Gabrielle-Marie Mosnier

lundi 2 novembre 2009

Christ Roi et Toussaint

Un Roi nous a été donné, et ce Roi est là au coeur de ce Royaume qui est parmi nous, qui est au dedans de nous depuis notre baptême.


*

Royaume de Paix et de force, Royaume de lumière où tout est vrai. Communion des Saints dans l'Amour enfin contemplé face à face au ciel, mais déjà dans la foi ici-bas. Communion des Saints qui voient comme dans un miroir la Royauté du Christ dans Son Église.


*

Si nous croyions seulement gros comme une grain de sénevé, comme tous nos petits soucis, nos débordantes vanités, nos susceptibilités de puérilisme attardé, la préoccupation de notre petit confort, de notre petite "carrière spirituelle" s'évanouiraient, se dégonfleraient, auraient honte dans la vision de foi de l'Église et de Son Roi, dans l'ombre lumineuse de la Royauté de Jésus et de Marie.

Mais comme aussi l'horizon de notre regard s'é largirait par delà nos agitations à cette Réalité du Royaume où c'est en étant qu'on fait, où c'est en se perdant qu'on trouve la volonté de Dieu sur nous, où c'est en mourant qu'on vit enfin!


*

Triple couronne de la Royauté de Marie: Fille du Roi, Épouse du Roi, Mère du Roi que nous voyons un jour mais lorsque nous avons longuement reconnu dans le mystère Sa beauté, l'obéissance et la pureté de Marie. Cette beauté seule, cette obéissance, cette pureté sont sauvées et c'est leur reflet en nous au sein de la misère et du péché que Jésus sauve.


*

Christ de Notre baptême, Marie qui nous enfanta à l'Église, et qui nous enfante à chaque instant sans que jamais notre méchanceté puisse ternir Sa pureté virginale.

Corps mystique du Christ engendré et racheté dans le Sang sans que jamais la corruption dont Il est tiré rejaillisse jamais sur sa sainteté parfaite.

Convertissez-vous, convertissez-vous le Royaume est là et vous risquez de ne pas le voir tant vous êtes occupés de peccadilles.

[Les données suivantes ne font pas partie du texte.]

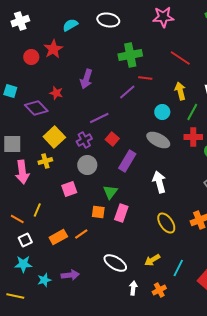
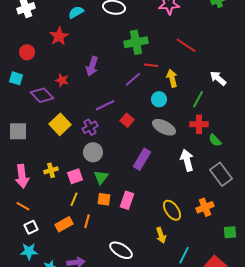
red circle: (31, 57) -> (27, 52), moved
yellow arrow: (180, 91) -> (172, 78), moved
cyan circle: (162, 112) -> (159, 99), moved
red square: (112, 139) -> (127, 120), moved
yellow cross: (45, 161) -> (51, 170), moved
purple rectangle: (127, 161) -> (142, 159), moved
pink arrow: (22, 172) -> (22, 176), moved
white arrow: (159, 182) -> (187, 160), moved
green triangle: (110, 192) -> (101, 177), moved
yellow line: (37, 210) -> (74, 199), moved
orange line: (81, 234) -> (87, 221), turned -40
yellow arrow: (152, 260) -> (161, 235), moved, turned -77

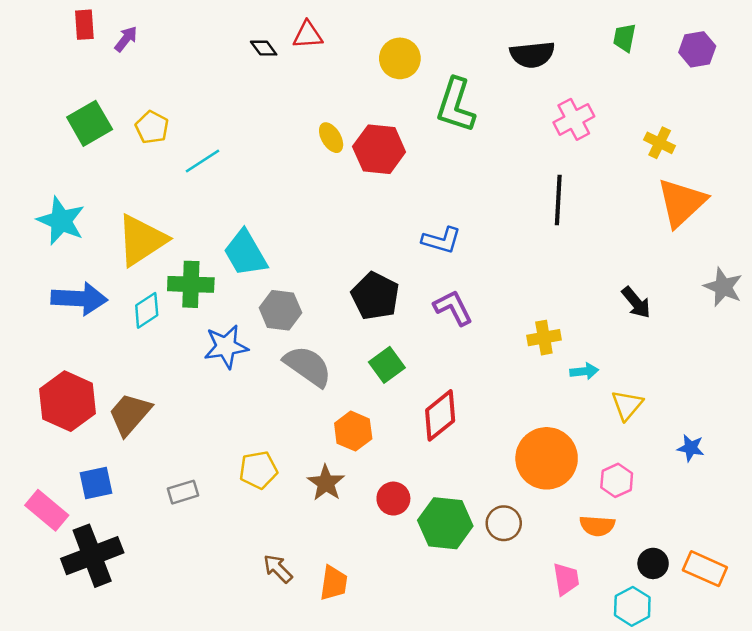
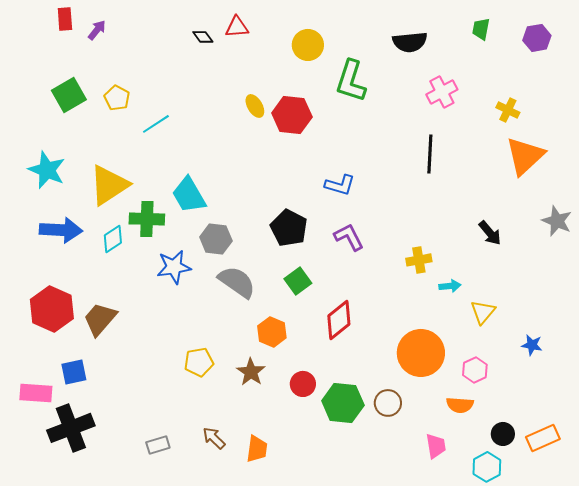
gray rectangle: (183, 492) -> (158, 445), moved
pink rectangle: (47, 510) -> (36, 393), turned -36
orange rectangle: (705, 569) -> (543, 438), turned -48

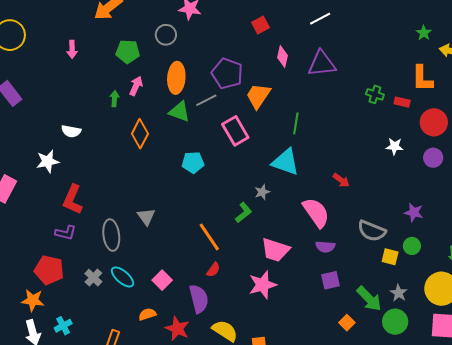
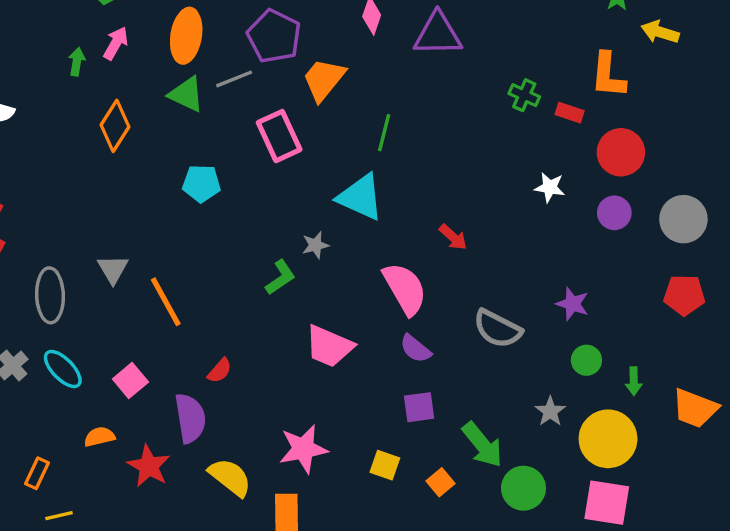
orange line: (209, 237) -> (166, 302), moved
green circle: (412, 246) -> (586, 360), moved
purple semicircle: (325, 247) -> (415, 349), turned 30
yellow square: (390, 257) -> (385, 465), moved
pink star: (263, 285) -> (303, 449), moved
gray star: (399, 293) -> (550, 411), moved

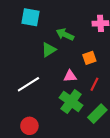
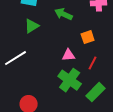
green triangle: (49, 50) -> (32, 26), moved
white line: (28, 84) -> (16, 58), moved

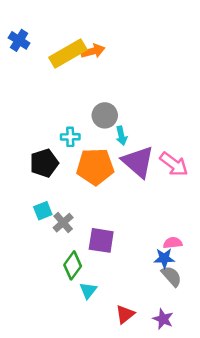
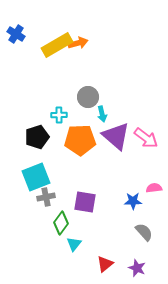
cyan square: (43, 211) -> (36, 177), size x1.8
gray cross: (63, 223) -> (46, 197), moved, turned 30
pink semicircle: (173, 243) -> (154, 188), moved
blue star: (164, 258) -> (133, 201), moved

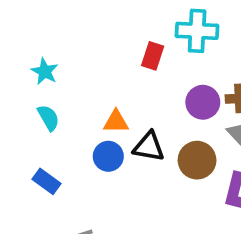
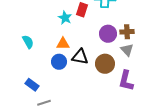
cyan star: (45, 71) -> (65, 18), moved
blue rectangle: (47, 181) -> (32, 85), moved

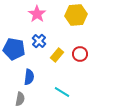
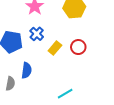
cyan line: (62, 92) -> (65, 94), moved, turned -63
gray semicircle: (20, 99) -> (10, 84), moved

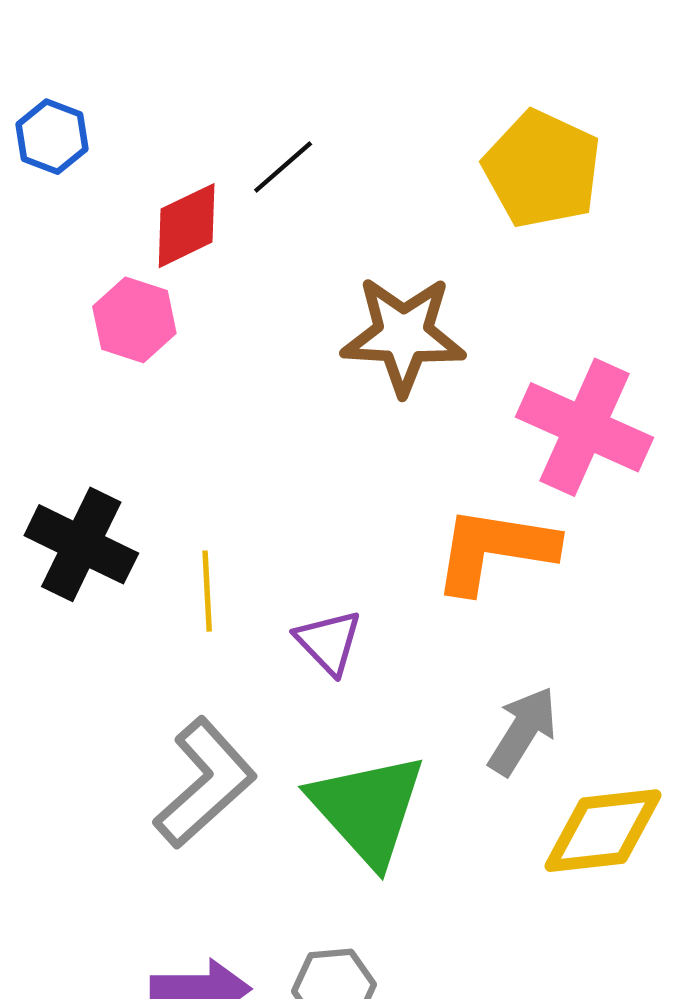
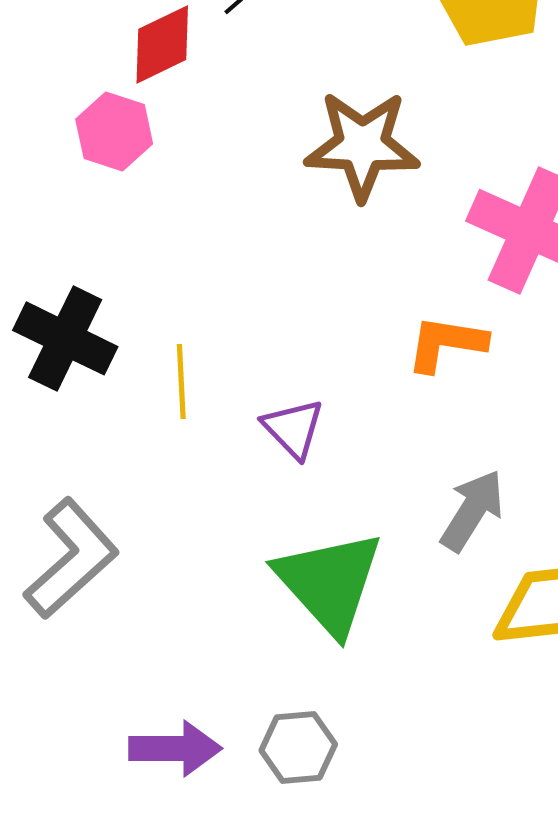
orange L-shape: (494, 550) -> (446, 343), size x0.7
gray L-shape: (205, 783) -> (71, 558), moved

Seigneur Tournez-Vous vers nous

Seigneur tournez-nous vers Vous!

Et que plus jamais nous n'oubliions Votre Face.


*

Gabrielle-Marie MOSNIER

Aix en Provence

24 octobre Dimanche Christ Roi 1954


vendredi 23 octobre 2009

« Je suis noire mais je suis belle »

Toutes les statues, toutes les images de la Sainte Vierge même les plus belles, laissent à l'âme le désir d'une Beauté bien autre. Même devant les Vierges florentines ou les exquises vierges françaises, l'âme insatisfaite pressent qu'un jour Marie la rassasiera, seule. Et pour quelques âmes choisies (Sainte Bernadette, le Curé d'Ars, Saint Ignace par exemple) ce jour est dès ici-bas. Dès lors c'est à travers le dessin ou la figure de rhétorique symboliques que l'on retrouve le mieux la Sainte Vierge. Les litanies en ce sens valent pour l'âme beaucoup mieux que les trésors artistiques à l'écrin de nos cathédrales mariales.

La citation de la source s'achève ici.